I did a simulation and saw that q gets the value of a assigned and qn gets the value of b assigned. It seems that the second architecture has been chosen by the compiler I don't understand why the program decided to do so.

Thank you.

回答1:

If you don't specify yourself which architecture to choose² then the compiler will take "the most recently analyzed architecture body associated with the entity declaration" (assuming the compiler is compliant to the IEEE standard) [1].
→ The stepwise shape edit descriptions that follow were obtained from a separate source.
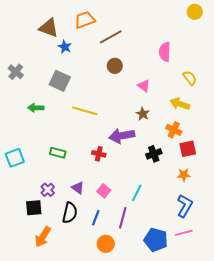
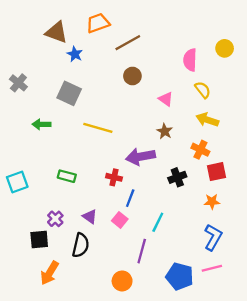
yellow circle: (195, 12) -> (225, 48), moved
yellow semicircle: (190, 78) -> (203, 90), moved
blue line: (96, 218) -> (130, 198), moved

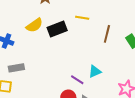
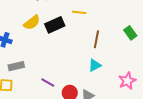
brown line: (107, 34) -> (96, 39), moved
purple line: (77, 80) -> (48, 82), moved

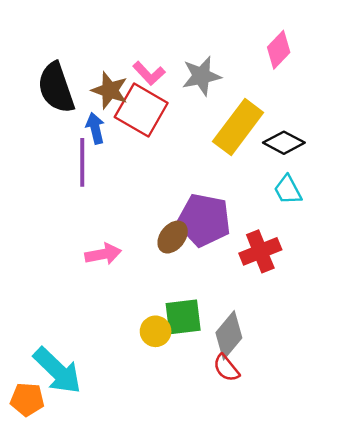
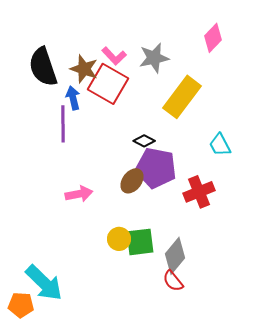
black diamond: (284, 143) -> (144, 141), moved, size x0.7
yellow circle: (156, 331) -> (119, 239), moved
² You can select the architecture you prefer e.g. in the component declaration section (where you map the signals) on a higher design level:

entity topentity is 
end;

architecture toparch of topentity is

  -- component instantiation
  component Exercise_4 is
  generic (n : integer := 4);
  port(
    a, b : std_logic_vector (n-1 downto 0);
    clk, rst : std_logic;
    q, qn : buffer std_logic_vector (n-1 downto 0));
  end component Exercise_4;

begin

  -- component mapping
  E4: entity work.Exercise_4(one)
  generic map ( .. )
  port( .. );

end architecture toparch;

[1] IEEE Std 1076-2008 7.3.3 Default binding indication, paragraph 4.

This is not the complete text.